According to Rabobank analysts, Mario Draghi’s final meeting as President of the ECB today should be a relatively uneventful policy-wise.

“A comprehensive policy package was announced only last month and this has yet to be implemented fully (recall that both net asset purchases and the tiered remuneration of excess reserves will only start at the end of this month). Nonetheless, President Draghi’s farewell may not be the party he was hoping for. The ECB’s latest policy decision caused quite some division in the Council. Moreover, the ECB President is waving goodbye against an economic backdrop that is not as bright as he would have liked to see it as he leaves office. If the incoming data remain weak, incoming President Lagarde may have to step in Draghi’s footsteps and lower the ECB’s deposit rate again at her first policy meeting in December. But we do note that division in the Council has increased the likelihood that the next cut will be delayed into 2020.”

09:00
ECB: Draghi’s last Governing Council meeting – Deutsche Bank

Deutsche Bank analysts suggest that the market highlight today comes from the ECB, in what will be President Mario Draghi’s last Governing Council meeting before Christine Lagarde takes over on 1 November.

“His final choice of tie colour will be of great interest to all. Maybe it will be a novelty bow-tie. Over his 8 years in charge, the Euro Area has emerged from its sovereign debt crisis and seen unemployment fall to 7.4%, its lowest since May 2008. However, inflation has proved stubbornly difficult to return to target (averaging 1.19% over the period), standing at just +0.8% in September, while five-year forward five-year inflation swaps stand at just 1.202%, so not exactly a vote of confidence from the markets that they expect the ECB to get inflation back up again anytime soon. Although Draghi’s term has another week to go we thought we’d mark his last press conference with a look at the performance of our usual sweep of key global assets under his 8 year tenure.”

08:44
UK mortgage approvals hit six-month low in September - UK Finance

The number of new mortgages approved by British banks hit a six-month low in September, that adds to signs the housing market is slowing again ahead of the October Brexit deadline.

Industry body UK Finance said banks approved 42,310 loans for home purchase in September, compared with 42,527 in August, according to seasonally-adjusted data. However, the number of approvals for remortgaging rose to the highest level since November 2017 at 32,649.
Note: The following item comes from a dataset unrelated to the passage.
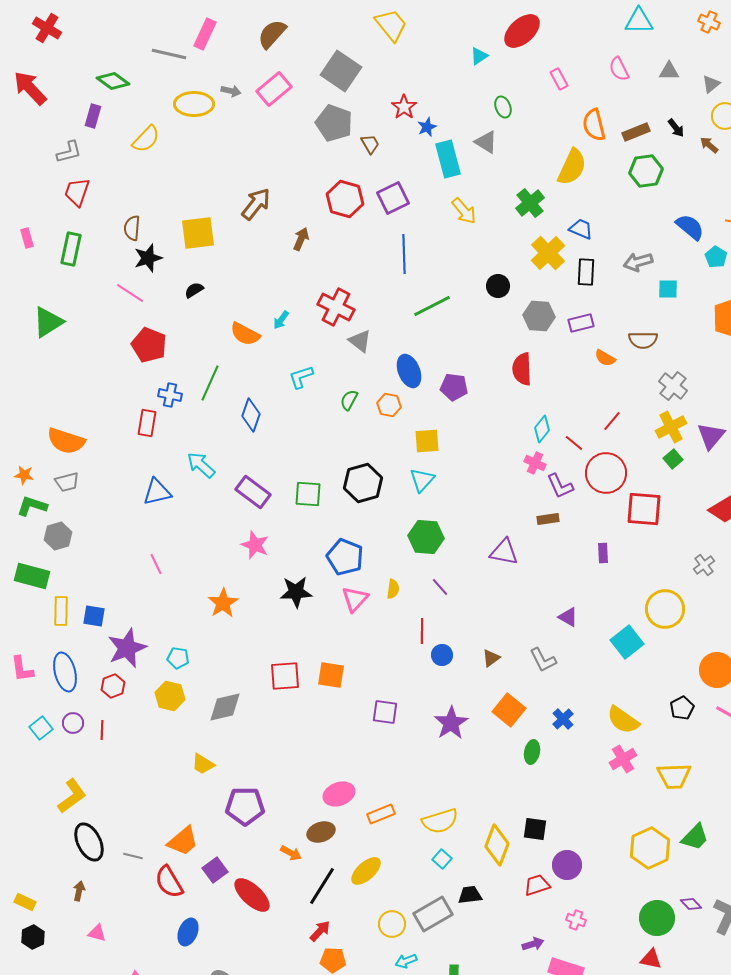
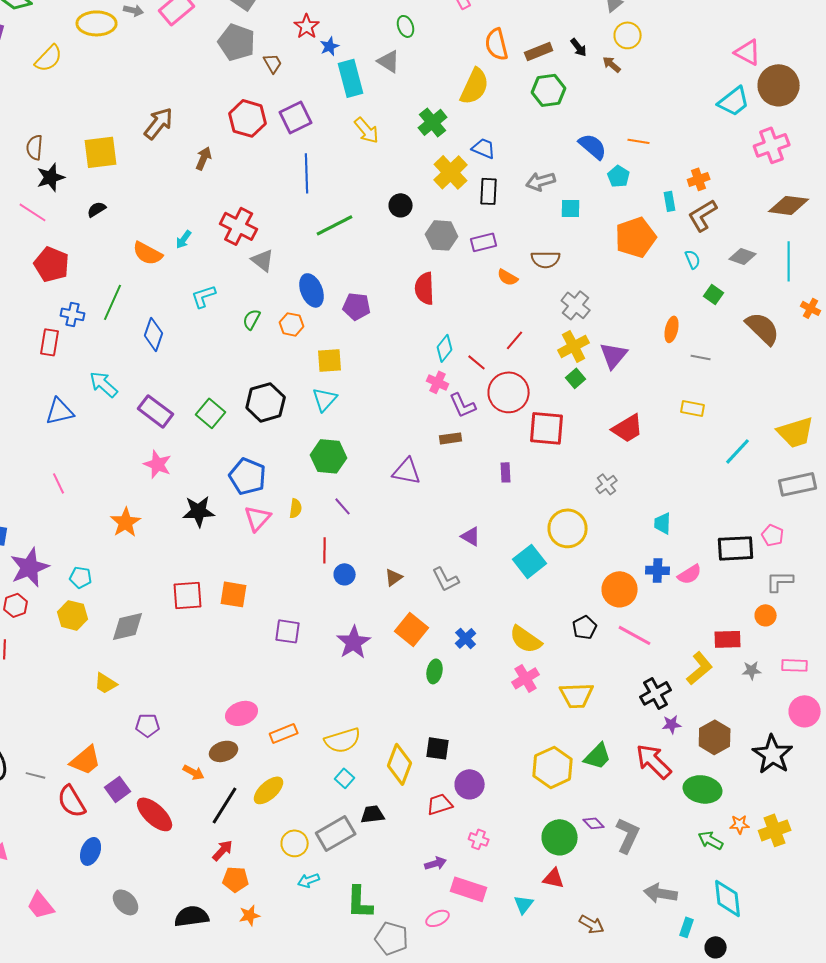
green square: (308, 494) -> (211, 413), turned 36
purple pentagon: (245, 806) -> (148, 725), size x0.6

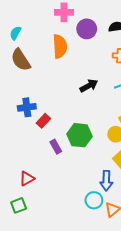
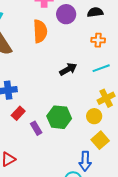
red rectangle: (43, 121) -> (18, 113), moved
UK Finance said annual growth in consumer credit rose to a 19-month high of 4.5% from +4.4% y/y in August, driven by personal loans and overdrafts rather than credit card lending. Credit card lending is seen slowing to +3.0% y/y - the weakest rise since November 2014.

08:30
United Kingdom: Mortgage Approvals, September 42.31
08:16
Eurozone mired close to stagnation at start of fourth quarter - IHS Markit

According to the latest flash PMI data, the Eurozone economy remained close to stagnation at the start of the fourth quarter, with demand for goods and services falling for a second successive month. A further steep decline in manufacturing output was accompanied by one of the weakest service sector expansions since 2014. Future expectations sank to the gloomiest since 2013 and jobs growth hit the lowest since 2014. Selling price inflation meanwhile stuck at a near three-year low amid muted cost pressures. By country, an improved performance in France helped keep the eurozone out of contraction, alongside a mild easing in the rate of decline in Germany. However, the rest of the region slowed closer to stagnation.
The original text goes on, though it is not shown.